## Task brief
Copy exactly the lines of the records below, and only those lines, beginning with the line that contains "en QS World" and ending with the line that contains "humanos para la".

(Records shown begins)

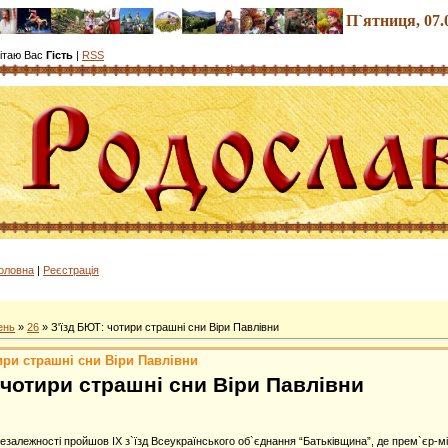
П`ятниця
, 07
ітаю Вас
Гість
|
RSS
олов
на
|
Реєстрація
ень
»
26
» З'їзд БЮТ: чотири страшні сни Віри Павлівни
ири страшні сни Віри Павлівни
 чотири страшні сни Віри Павлівни
езалежності пройшов IX з`їзд Всеукраїнського об`єднання “Батьківщина”, де прем`єр-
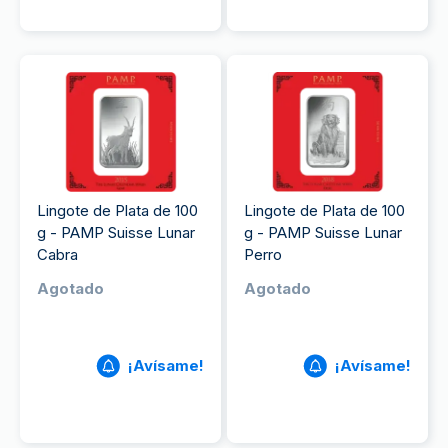
Lingote de Plata de 100
Lingote de Plata de 100
g - PAMP Suisse Lunar
g - PAMP Suisse Lunar
Cabra
Perro
Agotado
Agotado
¡Avísame!
¡Avísame!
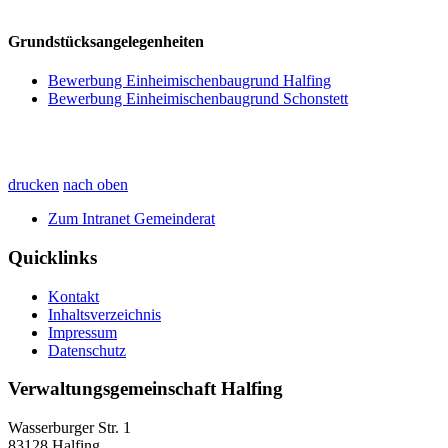
Grundstücksangelegenheiten
Bewerbung Einheimischenbaugrund Halfing
Bewerbung Einheimischenbaugrund Schonstett
drucken
nach oben
Zum Intranet Gemeinderat
Quicklinks
Kontakt
Inhaltsverzeichnis
Impressum
Datenschutz
Verwaltungsgemeinschaft Halfing
Wasserburger Str. 1
83128 Halfing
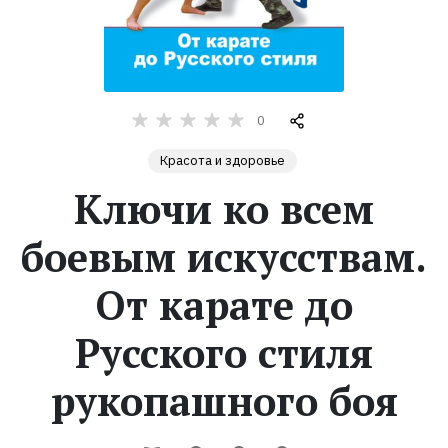
Жанры
Серии
0
Экранизации
Красота и здоровье
Ключи ко всем
Коллекции
боевым искусствам.
От карате до
Русского стиля
рукопашного боя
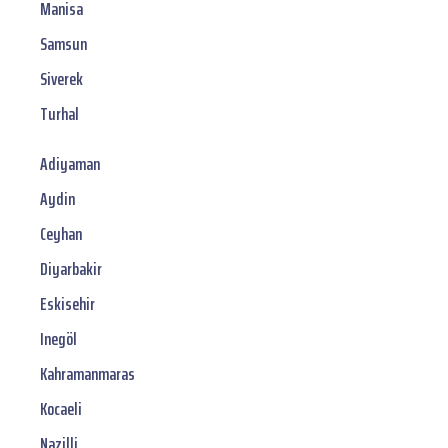
Manisa
Samsun
Siverek
Turhal
Adiyaman
Aydin
Ceyhan
Diyarbakir
Eskisehir
Inegöl
Kahramanmaras
Kocaeli
Nazilli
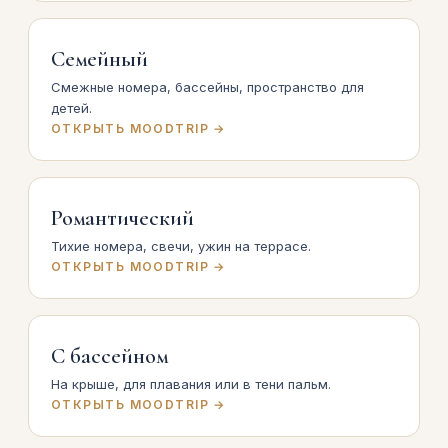
Семейный
Смежные номера, бассейны, пространство для
детей.
ОТКРЫТЬ MOODTRIP →
Романтический
Тихие номера, свечи, ужин на террасе.
ОТКРЫТЬ MOODTRIP →
С бассейном
На крыше, для плавания или в тени пальм.
ОТКРЫТЬ MOODTRIP →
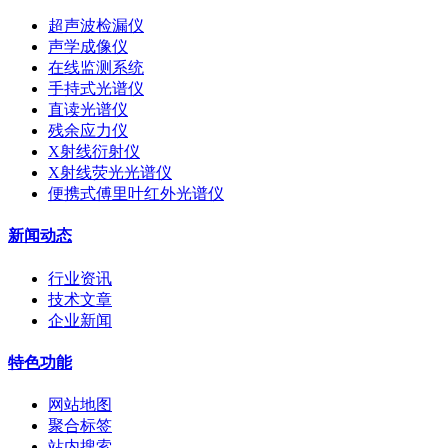
超声波检漏仪
声学成像仪
在线监测系统
手持式光谱仪
直读光谱仪
残余应力仪
X射线衍射仪
X射线荧光光谱仪
便携式傅里叶红外光谱仪
新闻动态
行业资讯
技术文章
企业新闻
特色功能
网站地图
聚合标签
站内搜索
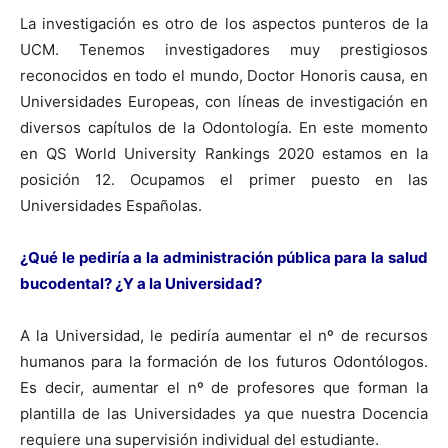
La investigación es otro de los aspectos punteros de la
UCM. Tenemos investigadores muy prestigiosos
reconocidos en todo el mundo, Doctor Honoris causa, en
Universidades Europeas, con líneas de investigación en
diversos capítulos de la Odontología. En este momento
en QS World University Rankings 2020 estamos en la
posición 12. Ocupamos el primer puesto en las
Universidades Españolas.
¿Qué le pediría a la administración pública para la salud
bucodental? ¿Y a la Universidad?
A la Universidad, le pediría aumentar el nº de recursos
humanos para la formación de los futuros Odontólogos.
Es decir, aumentar el nº de profesores que forman la
plantilla de las Universidades ya que nuestra Docencia
requiere una supervisión individual del estudiante.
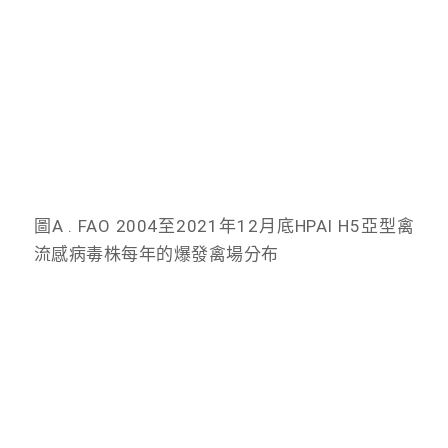
圖A . FAO 2004至2021年12月底HPAI H5亞型禽
流感病毒株每年的爆發禽場分布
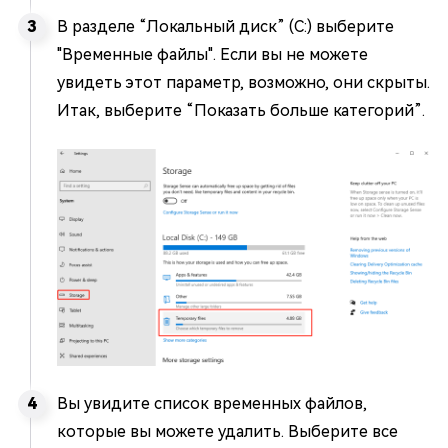
В разделе “Локальный диск” (C:) выберите
"Временные файлы". Если вы не можете
увидеть этот параметр, возможно, они скрыты.
Итак, выберите “Показать больше категорий”.
Вы увидите список временных файлов,
которые вы можете удалить. Выберите все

(Records shown ends)

## Solution to this task
en QS World University Rankings 2020 estamos en la
posición 12. Ocupamos el primer puesto en las
Universidades Españolas.
¿Qué le pediría a la administración pública para la salud
bucodental? ¿Y a la Universidad?
A la Universidad, le pediría aumentar el nº de recursos
humanos para la formación de los futuros Odontólogos.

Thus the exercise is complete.